[Exercise brief] Word for word, copy the lines from the one with "Kenwood Chef Serie | Cooking Chef XL" to the last line of the data below, counting both, and keep every picture out.

········

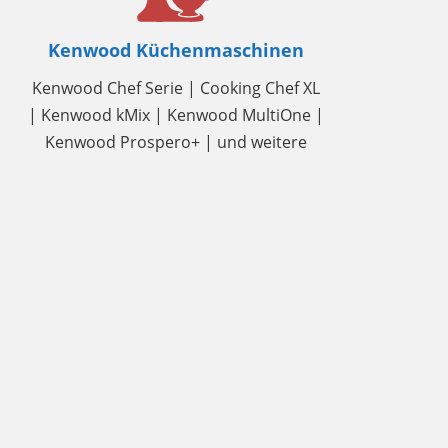
Kenwood Küchenmaschinen
Kenwood Chef Serie | Cooking Chef XL
| Kenwood kMix | Kenwood MultiOne |
Kenwood Prospero+ | und weitere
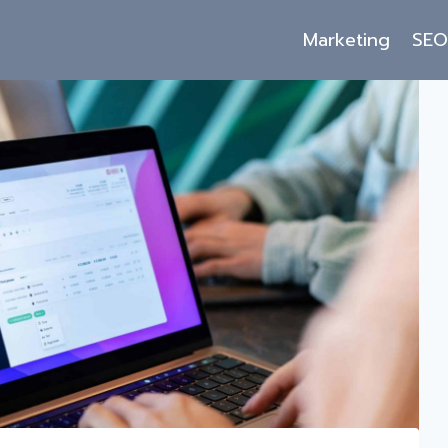
Marketing
SE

········

[Answer area]
Kenwood Chef Serie | Cooking Chef XL
| Kenwood kMix | Kenwood MultiOne |
Kenwood Prospero+ | und weitere
Marketing
SE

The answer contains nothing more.